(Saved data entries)
• • • • • • •

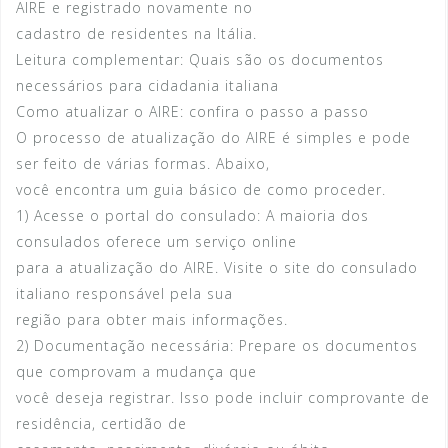
AIRE e registrado novamente no
cadastro de residentes na Itália.
Leitura complementar: Quais são os documentos
necessários para cidadania italiana
Como atualizar o AIRE: confira o passo a passo
O processo de atualização do AIRE é simples e pode
ser feito de várias formas. Abaixo,
você encontra um guia básico de como proceder.
1) Acesse o portal do consulado: A maioria dos
consulados oferece um serviço online
para a atualização do AIRE. Visite o site do consulado
italiano responsável pela sua
região para obter mais informações.
2) Documentação necessária: Prepare os documentos
que comprovam a mudança que
você deseja registrar. Isso pode incluir comprovante de
residência, certidão de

• • • • • • •

TASK DETAILS >> Reproduce all entries without any change, and omit the pictures.

ANSWER FOR THE TASK >>
AIRE e registrado novamente no
cadastro de residentes na Itália.
Leitura complementar: Quais são os documentos
necessários para cidadania italiana
Como atualizar o AIRE: confira o passo a passo
O processo de atualização do AIRE é simples e pode
ser feito de várias formas. Abaixo,
você encontra um guia básico de como proceder.
1) Acesse o portal do consulado: A maioria dos
consulados oferece um serviço online
para a atualização do AIRE. Visite o site do consulado
italiano responsável pela sua
região para obter mais informações.
2) Documentação necessária: Prepare os documentos
que comprovam a mudança que
você deseja registrar. Isso pode incluir comprovante de
residência, certidão de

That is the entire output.